Comment attirer de nouveau les investissements étrangers en France ?
©Reuters

Opération reconquête

François Hollande réunit ce lundi 30 patrons internationaux pour le premier "conseil de l'attractivité". Comment attirer de nouveau les investissements étrangers ?

Atlantico : François Hollande réunit ce lundi le premier conseil de l'attractivité. Quels éléments permettent d'attester d'une perte de l'attractivité française ces dernières années ? A quoi est-elle due ? Comment faire la part des choses entre politiques inappropriées et erreurs de stratégie des entreprises ?

Jean-Marc Daniel : On peut mesurer la baisse de l’attractivité d’un territoire au fait que le montant des investissements étrangers s’y réduit. C’est le cas en France même s’il faut nuancer cette assertion.
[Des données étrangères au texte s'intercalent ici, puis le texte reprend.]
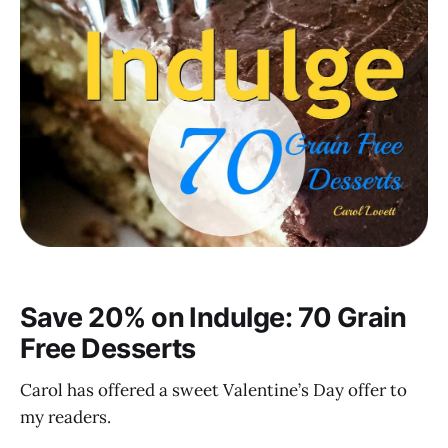
Save 20% on Indulge: 70 Grain
Free Desserts
Carol has offered a sweet Valentine’s Day offer to
my readers.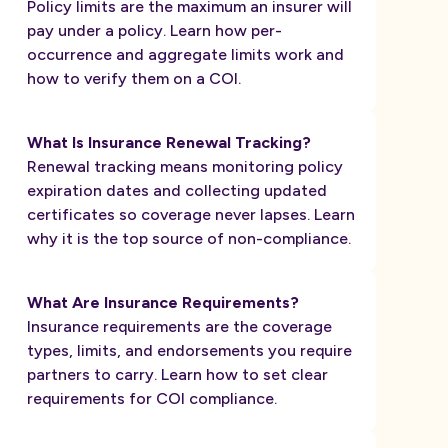
Policy limits are the maximum an insurer will
pay under a policy. Learn how per-
occurrence and aggregate limits work and
how to verify them on a COI.
What Is Insurance Renewal Tracking?
Renewal tracking means monitoring policy
expiration dates and collecting updated
certificates so coverage never lapses. Learn
why it is the top source of non-compliance.
What Are Insurance Requirements?
Insurance requirements are the coverage
types, limits, and endorsements you require
partners to carry. Learn how to set clear
requirements for COI compliance.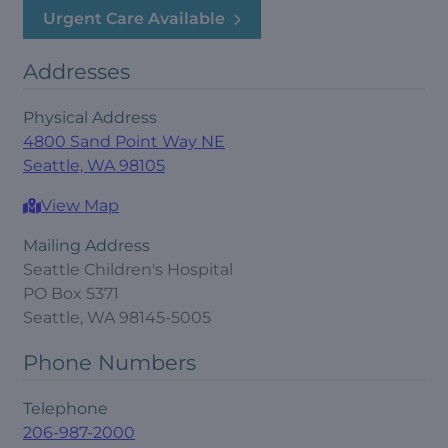
Urgent Care Available
Addresses
Physical Address
4800 Sand Point Way NE
Seattle, WA 98105
View Map
Mailing Address
Seattle Children's Hospital
PO Box 5371
Seattle, WA 98145-5005
Phone Numbers
Telephone
206-987-2000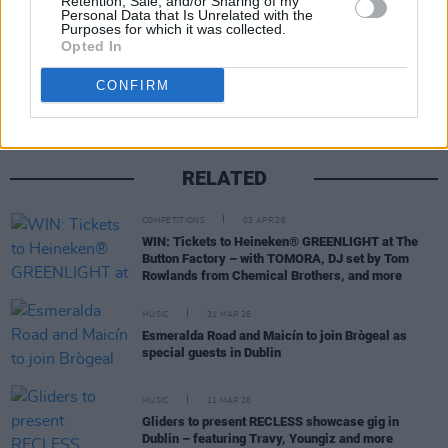
Retention, Sale, and/or Sharing of my
Personal Data that Is Unrelated with the
Purposes for which it was collected.
Share This Article:
Opted In
CONFIRM
RELATED
COMPETITIONS
03 APR 26
WIN: Tickets to Heineken® GREENLIGHT at The
Button Factory – with TOMORA, DJ set by Tom
Rowlands from Chemical Brothers, and more
MUSIC
31 MAR 26
Esmeralda Road and Maicín to join Brògeal as
special guests in Dublin
MUSIC
11 MAR 26
Gliders to present RECLESS showcase gig in
Dublin – featuring Travy, Youngiz and more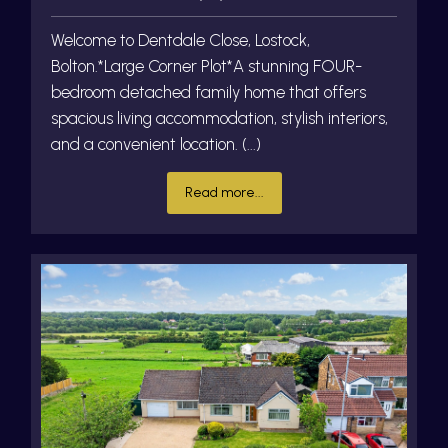
Welcome to Dentdale Close, Lostock,
Bolton.*Large Corner Plot*A stunning FOUR-
bedroom detached family home that offers
spacious living accommodation, stylish interiors,
and a convenient location. (...)
Read more...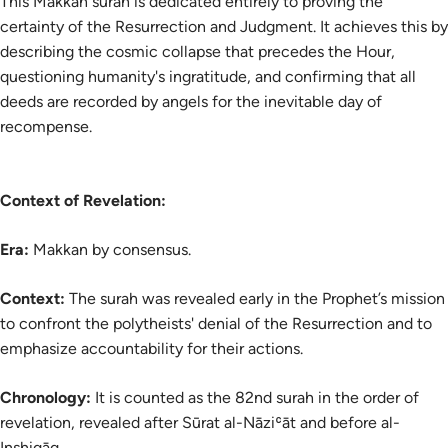
This Makkan surah is dedicated entirely to proving the
certainty of the Resurrection and Judgment. It achieves this by
describing the cosmic collapse that precedes the Hour,
questioning humanity's ingratitude, and confirming that all
deeds are recorded by angels for the inevitable day of
recompense.
Context of Revelation:
Era:
Makkan by consensus.
Context:
The surah was revealed early in the Prophet’s mission
to confront the polytheists' denial of the Resurrection and to
emphasize accountability for their actions.
Chronology:
It is counted as the 82nd surah in the order of
revelation, revealed after Sūrat al-Nāziʿāt and before al-
Inshiqāq.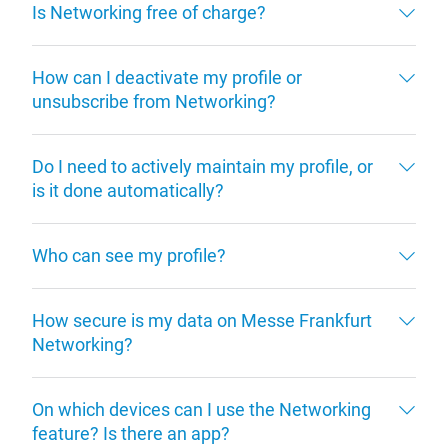
Is Networking free of charge?
How can I deactivate my profile or
unsubscribe from Networking?
Do I need to actively maintain my profile, or
is it done automatically?
Who can see my profile?
How secure is my data on Messe Frankfurt
Networking?
On which devices can I use the Networking
feature? Is there an app?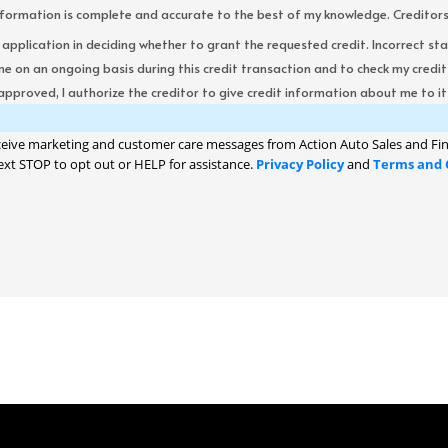
formation is complete and accurate to the best of my knowledge. Creditors re
s application in deciding whether to grant the requested credit. Incorrect st
me on an ongoing basis during this credit transaction and to check my cred
 approved, I authorize the creditor to give credit information about me to its
ceive marketing and customer care messages from Action Auto Sales and Fin
ext STOP to opt out or HELP for assistance.
Privacy Policy
and
Terms and 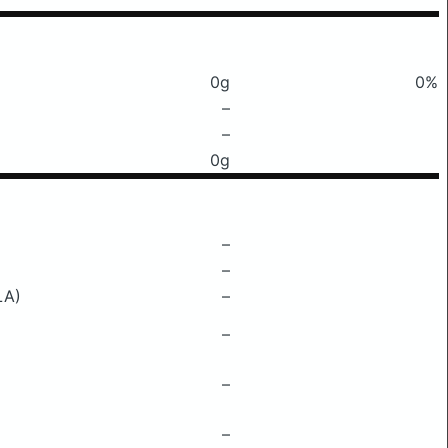
0g
0%
–
–
0g
–
–
LA)
–
–
–
–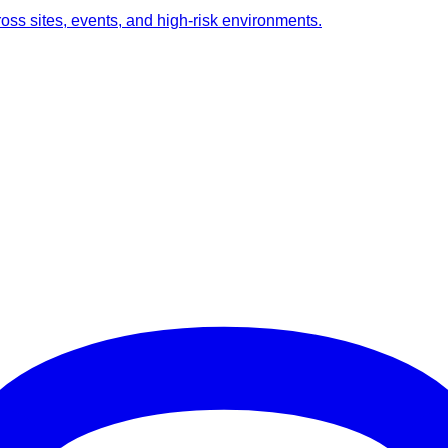
ross sites, events, and high-risk environments.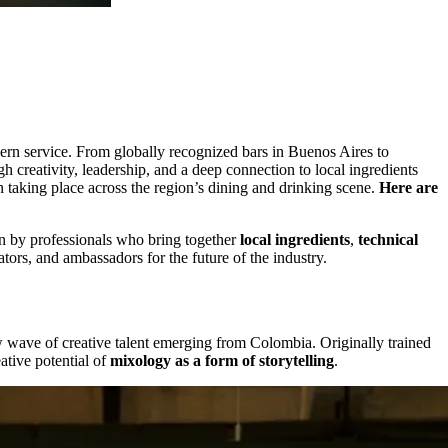
ern service. From globally recognized bars in Buenos Aires to
 creativity, leadership, and a deep connection to local ingredients
on taking place across the region’s dining and drinking scene.
Here are
ven by professionals who bring together
local ingredients
,
technical
ors, and ambassadors for the future of the industry.
 wave of creative talent emerging from Colombia. Originally trained
ative potential of
mixology as a form of storytelling
.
En effet, ce qui se réduit fortement, c’est l’investissement américain. Cela traduit un état d’esprit nouveau des Américains à notre égard qu’illustrent les propos de Maurice Taylor, le PDG de Titan qui s’amuse à polémiquer avec Arnaud Montebourg. Que nous disent ces propos ? Sur la forme, qu’un PDG d’une entreprise très moyenne aux Etats-Unis peut se considérer comme l’égal d’un ministre français ; sur le fond, qu’un dirigeant américain continue à parler en ce qui concerne les problèmes de la France des « barjots du syndicat communiste ». Cela signifie que, vu de l’extérieur et singulièrement des Etats-Unis,  la France refuse les évolutions et se crispe dans un repli protectionniste qu’incarnent non seulement la CGT mais Arnaud Montebourg ou encore les partisans de la sortie de l’euro.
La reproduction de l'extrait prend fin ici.